The Nigerian state, in the meantime, has mastered a brand new type of governance: minimalism by default, not design. It neither delivers companies nor gives security nets. It taxes with out transparency, borrows with out self-discipline, and regulates with out consistency. Infrastructure decays whereas insurance policies oscillate. The state has outsourced governance to the ruled.

And but, Nigerians persist. There’s ingenuity within the chaos. However ingenuity wants scaffolding. What may emerge, if nurtured, is a brand new type of bottom-up financial federalism the place casual networks, cooperatives, and municipalities function semi-autonomously however inside a framework of shared infrastructure, knowledge, and belief.

The query is whether or not this latent structure will likely be supported or smothered by each the state and the market.

Making the bizarre work

Nigeria’s financial system is bizarre. Informality is the norm. Belief is hyperlocal. Progress is improvisational. However bizarre doesn’t imply weak. It means one thing totally different. And maybe it’s in embracing this distinction and never erasing it that we could discover a path to actual, lasting industrialisation.

Allow us to cease worshipping apps. Allow us to begin investing in capability. Allow us to construct methods that not solely digitise transactions but in addition dignify manufacturing.

Rams are costly. Chickens will likely be too. And QR codes received’t change that. However solar-powered irrigation may. Chilly storage in Sokoto may. Modular tractor forges in Funtua may.

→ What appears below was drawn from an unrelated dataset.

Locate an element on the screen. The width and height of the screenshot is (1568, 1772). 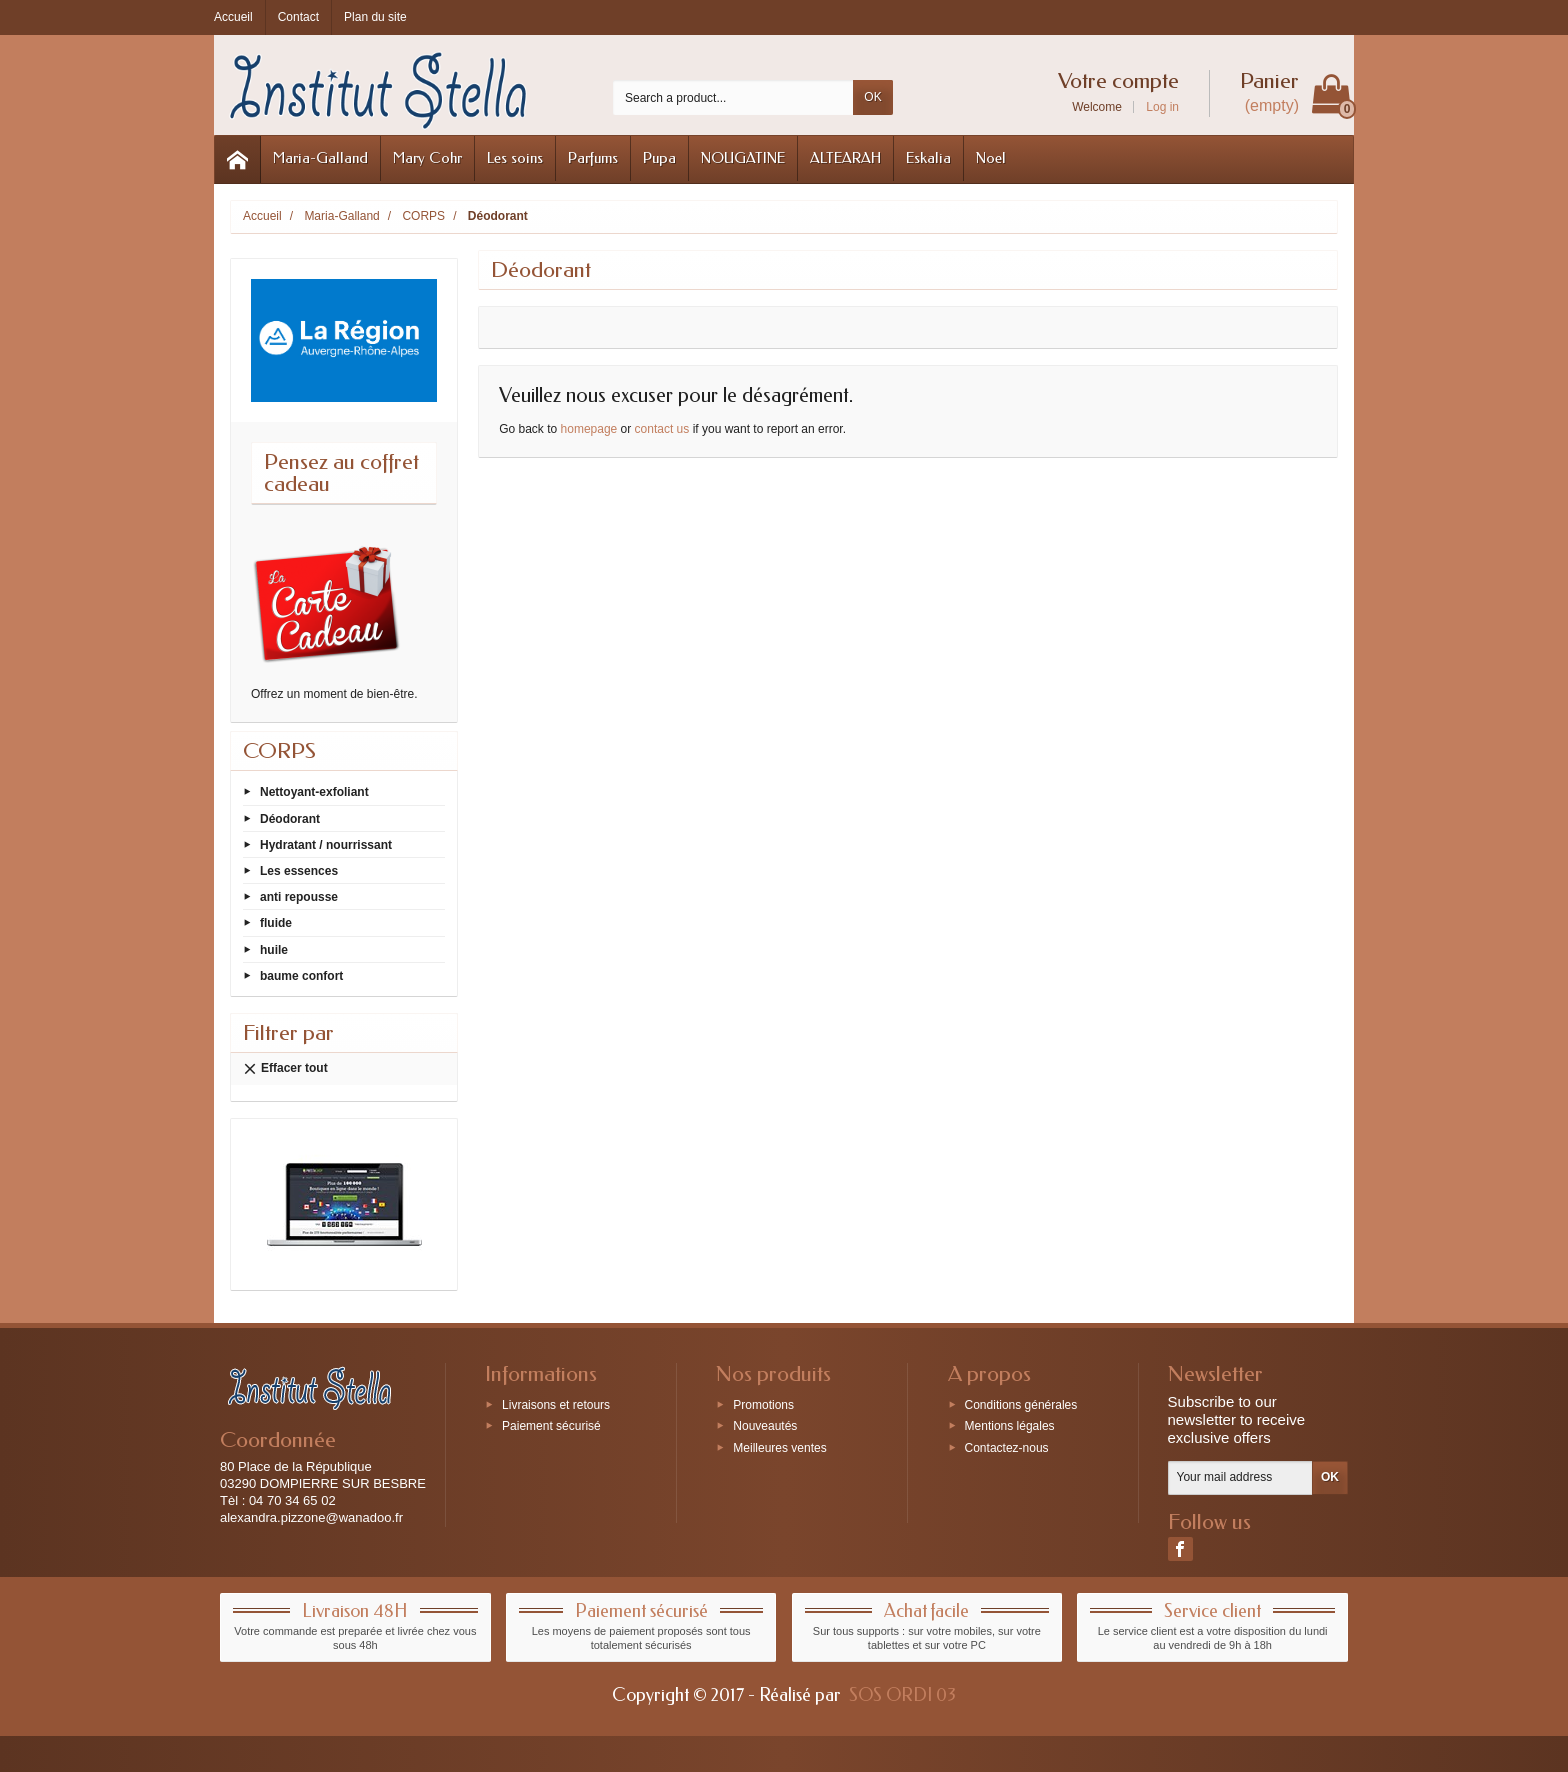
SOS ORDI 03 is located at coordinates (902, 1695).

If we should stay in a bizarre system, can we no less than make it productively bizarre?

Abubakar Sadiq Amao is a technical analyst and fintech founder with experience in economics, blockchain, and product growth. He enjoys constructing monetary instruments on the intersection of retail and commerce. He’s at present main Chappi whereas pursuing an MBA.

Mark your calendars!  Moonshot by TechCabal is again in Lagos on October 15–16! Be a part of Africa’s prime founders, creatives & tech leaders for two days of keynotes, mixers & future-forward concepts. Early chook tickets now 20% off—don’t snooze! moonshot.techcabal.com.